“I am a perfectionist and a scaredy-cat.”
~Elizabeth Winthrop Alsop
Today Elizabeth Winthrop Alsop celebrates her 70th birthday. Elizabeth has published children’s, young adult, picture books and historical fiction as well as memoir – more than sixty books since her first, Bunk Beds, in 1972. Elizabeth is best known for her middle grade fantasy classic, Castle in the Attic, and has received numerous awards. She’s recently done a Ted Talk about creativity and risking exposure as a writer. It can be viewed here.
In her Ted Talk, Elizabeth advises writers to follow where their creative urges take them. Wise words. Sometimes my characters seem to have a mind of their own. They insist on acting in ways I hadn’t planned. My stories have been known to fight me in an attempt to veer in unanticipated directions.
I should loosen the reins.
Which is not always easy for me.
I have a plan, often an outline. I am detail oriented, definitely more plotter than pantser. And I may just lean a bit towards having control issues. But then my story twists in a burst of spontaneity I’d repressed with the weight of my detailed notes. Or a character decides to do or say something that I didn’t authorize.
So I pause. And after a while, I can remind myself that my character is making their own decisions because they’re just that real. And that the unplanned variation may improve the story.
But only if it give it a chance.
So I try to turn off the orderly part of my brain and just get the words down.
And the result may be better than I’d anticipated. I like to think I’d planned the perfect novel, but I suppose the creative recesses of my mind have a better idea. If only I can fight off the resistance and follow those creative urges.
Elizabeth reminds us that as writers, we are perfectionists because we get to have our failures privately. I take this to heart when I find myself comparing the ugliness of my first draft with that finished novel on my bedside table. That little activity is one of my own personal private opportunities to see my work as a failure. All alone in the comfort of my own home. Then I shake it off and move forward. And not a soul knows. [Well, I suppose the cat is now out of the bag]. I love the idea of keeping my failures under cover and letting the world see that final polished bit of work.

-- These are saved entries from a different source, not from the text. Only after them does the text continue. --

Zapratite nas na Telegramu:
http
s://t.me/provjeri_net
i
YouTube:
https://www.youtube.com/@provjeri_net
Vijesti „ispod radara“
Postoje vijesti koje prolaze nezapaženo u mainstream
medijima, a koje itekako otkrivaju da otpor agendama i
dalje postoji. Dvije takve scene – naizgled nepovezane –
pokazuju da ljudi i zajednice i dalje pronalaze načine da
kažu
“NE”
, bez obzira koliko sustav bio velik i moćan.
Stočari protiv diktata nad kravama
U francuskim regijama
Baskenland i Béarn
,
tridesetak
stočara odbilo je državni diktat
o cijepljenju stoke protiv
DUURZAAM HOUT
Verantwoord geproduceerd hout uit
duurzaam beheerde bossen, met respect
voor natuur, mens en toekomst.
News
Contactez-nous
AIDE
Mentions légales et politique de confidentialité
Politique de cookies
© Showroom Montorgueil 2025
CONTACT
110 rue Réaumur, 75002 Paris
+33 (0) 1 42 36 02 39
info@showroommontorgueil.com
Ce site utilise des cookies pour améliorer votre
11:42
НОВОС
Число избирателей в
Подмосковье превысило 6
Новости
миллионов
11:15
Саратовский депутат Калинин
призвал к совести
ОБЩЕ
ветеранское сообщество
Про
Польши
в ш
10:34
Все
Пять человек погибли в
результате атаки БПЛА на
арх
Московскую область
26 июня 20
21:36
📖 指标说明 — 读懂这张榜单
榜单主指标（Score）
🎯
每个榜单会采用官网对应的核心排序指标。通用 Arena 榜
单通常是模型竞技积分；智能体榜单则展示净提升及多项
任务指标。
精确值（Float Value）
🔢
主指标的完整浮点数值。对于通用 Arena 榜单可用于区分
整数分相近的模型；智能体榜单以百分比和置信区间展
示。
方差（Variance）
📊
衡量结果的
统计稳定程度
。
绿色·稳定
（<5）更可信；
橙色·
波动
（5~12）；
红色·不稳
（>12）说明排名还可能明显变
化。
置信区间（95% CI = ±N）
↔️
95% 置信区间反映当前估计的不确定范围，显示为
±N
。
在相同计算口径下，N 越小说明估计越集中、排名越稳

I’m a scaredy-cat myself. Elizabeth shares that hiding behind our characters allows us to avoid real-life confrontation. So maybe I’ll create a character that bears resemblance to some real-life people who’ve been on my mind. And then I’ll have them slip in a puddle and drop their coffee. Or have the perfect wedding. Or wreck their car. Or contract food poisoning. Or get upgraded to first class. So many possibilities, and limited only by my imagination and the depth of my emotion. How is that not fun?
Go and take 15 minutes and hear what Elizabeth has to say.
My late sister and grandmother shared a September 14th birthday. I’m pleased that I was able to learn a bit about an author who was born on that day as well. I hear each of their voices in parts of Elizabeth’s Ted Talk, and an involuntary little smile tugs. Ms. Alsop, I think you’d have liked the both of them. Thank you, Elizabeth.